What the task requires: Check each line of the material below for the word "your". State how many lines have it, and nothing more.

*** Opening Given data ***

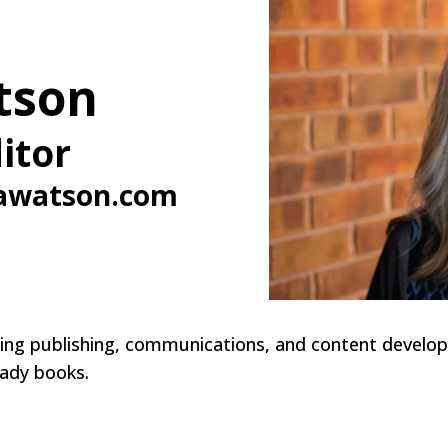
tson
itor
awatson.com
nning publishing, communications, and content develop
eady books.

*** Closing Given data ***
*** Opening Given data ***

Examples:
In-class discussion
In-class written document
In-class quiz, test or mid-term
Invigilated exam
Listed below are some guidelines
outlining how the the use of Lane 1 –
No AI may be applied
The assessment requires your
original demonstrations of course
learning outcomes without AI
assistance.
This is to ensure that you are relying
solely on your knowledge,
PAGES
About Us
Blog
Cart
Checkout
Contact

*** Closing Given data ***

Worked solution: 2